I am an Associate Professor of Organizational Behavior at the Graduate School of Business at Stanford University. My main areas of research include social networks (especially studying them experimentally in real world settings), entrepreneurship, careers and work, and information technology as well as their intersection.
At Stanford I have served as PhD program liaison (running the Macro-OB Program from the faculty side). I also serve as Associate Editor for Management Science, the leading quantitative journal in management. I have taught classes in Social Networks at the MBA and PhD level, Organization Theory, and Data and Decision Making.
In addition to my academic work, I also have collaborated with industry, government and non-profit organizations to apply cutting edge social science and data analytics to problems of relevance to these organizations.
My doctoral dissertation Social networks, stratification and careers in organizations examined two central issues in network analysis: (1) how networks form and evolve among previously disconnected individuals and (2) how individuals’ social networks affect their performance and career outcomes.
Because the data I used in my dissertation (observational and mainly cross-sectional), I found it difficult to make strong causal claims about the mechanisms that drive network formation, network effects, and career progression. This got me thinking.
Recognizing this limitation in my dissertation work, I began collecting data on networks and academic performance (with Surendrakumar Bagde) on a cohort of students at a college in India. I knew that I could use one feature of the university–the fact that students were randomly assigned to dormitory rooms–to better develop and test theories of network formation and network effects.
In The mechanics of social capital and academic performance in an Indian college (Am Soc Rev 2013) we examine how network processes affect academic achievement. In Peers and network growth: Evidence from a natural experiment (Man Sci.) we study how networks form and change in response to interacting with well-connected others. We are also examining how inter-caste contact affects the formation and dynamics of inter-caste friendships.
Network Field Experiments
In recent research, in collaboration with Rembrand Koning my former doctoral student now Assistant Professor at Harvard Business School, I have been working on developing new approaches for conducting field experiments to study network processes. We recently conducted a field experiment embedded in an organization we founded called Innovate Delhi Entrepreneurship Academy. The study examines the causal role that networks play in the innovation and entrepreneurship process.
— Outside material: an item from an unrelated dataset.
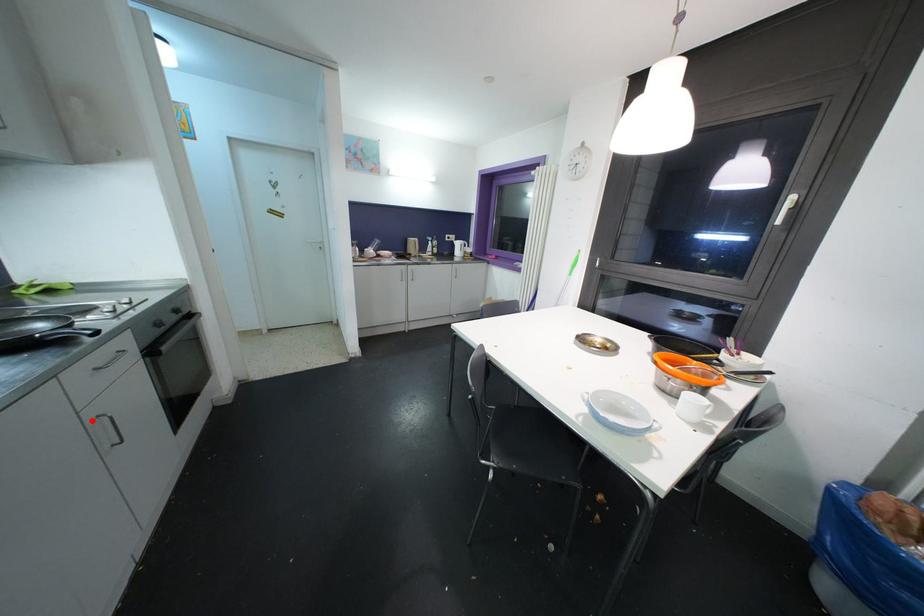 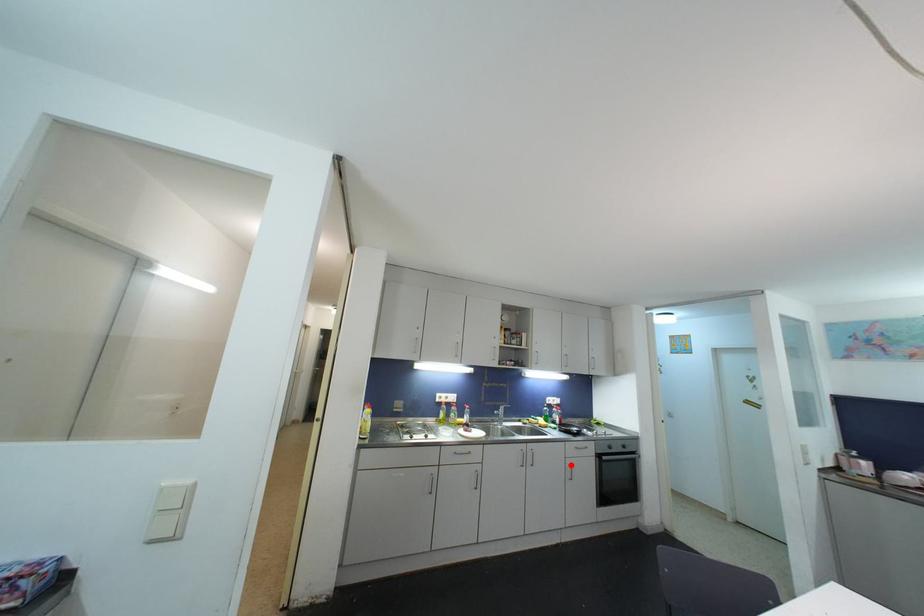 I am providing you with two images of the same scene from different viewpoints. A red point is marked on the first image and another point is marked on the second image. Is the marked point in image1 the same physical position as the marked point in image2?

Yes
A recent working paper from this study called Randomizing Networks in the Field examines the extent to which networks in off-line field settings can be experimentally treated, thus carving the way for rigorously studying network effects in a variety of field settings.
I have also done more conceptual research on network formation and evolution. Both the ties that make up networks and the network “positions” people occupy are dynamic. In Group based trajectories of network formation and dynamics ( Soc Net 2012 ), I propose the use of an existing mixture-model (called DTA) to describing network trajectories–at both the dyadic and node levels.
Careers and Work
The second set of questions I am interested in concern careers and labor markets. One stream of this research with John-Paul Ferguson focuses on the role of skill specialization and diversification over a worker’s career. We find in Specialization and career dynamics: Evidence from the Indian Administrative Service (Admin Sci Q 2013) that contrary to prior research, specialization benefits workers throughout their career, but the reasons why specialization matters differs between early and late career stages.
While studying specialization, we realized that we were making a strong assumption about the opportunity structure of jobs through which individuals move. In particular, studies of work often assume stable job structures where experience is accumulated. However, jobs in organizations are created and destroyed, and this this instability may impact workers. Before studying the impact of a job structure ’s dynamics, we realized that it would be fruitful to first understand the sources of change (and stability) in organizational jobs. In “The lives and deaths of jobs: Technical interdpendence and survival in a job structure” (Org. Sci 2015) John-Paul Ferguson, Rembrand Koning and I develop a theory of job stability that depends on how the job is linked to other jobs in the organization through ties of task overlap and coordination. We theorized that jobs that are linked together with other jobs through these dependences are less likely to die. Testing such a theory requires detailed data on personnel and distinct jobs over decades. Using data collected in 2008 through a series of FOIA applications to the University of Michigan, we amassed information on the entire UM workforce between 1979 and 2009 and all job descriptions from the 1950’s to 2004. We tested our theory using this data and new text mining approaches and found that jobs linked together through ties of technical interdependings—task overlap and coordination—survive longer, and that such protection is contingent on the otherpresence of types of restructuring within the organization.
Before switching my field to organizational behavior in my third year of graduate school, I studied information systems and health informatics. My main interest at that time was on how we could use information technology to improve health care outcomes and processes. In my second-year paper at Carnegie Mellon, I developed a machine learning approach to address the “Medication Reconciliation” problem. I published a version of this research as Towards a collaborative filtering approach to medication reconciliation (Proc Am Med Info Assoc 2008) and later as a full length journal article with a more developed methodology and framework in Automatic detection of omission in medication lists (J. Amer Med Info Assoc 2011).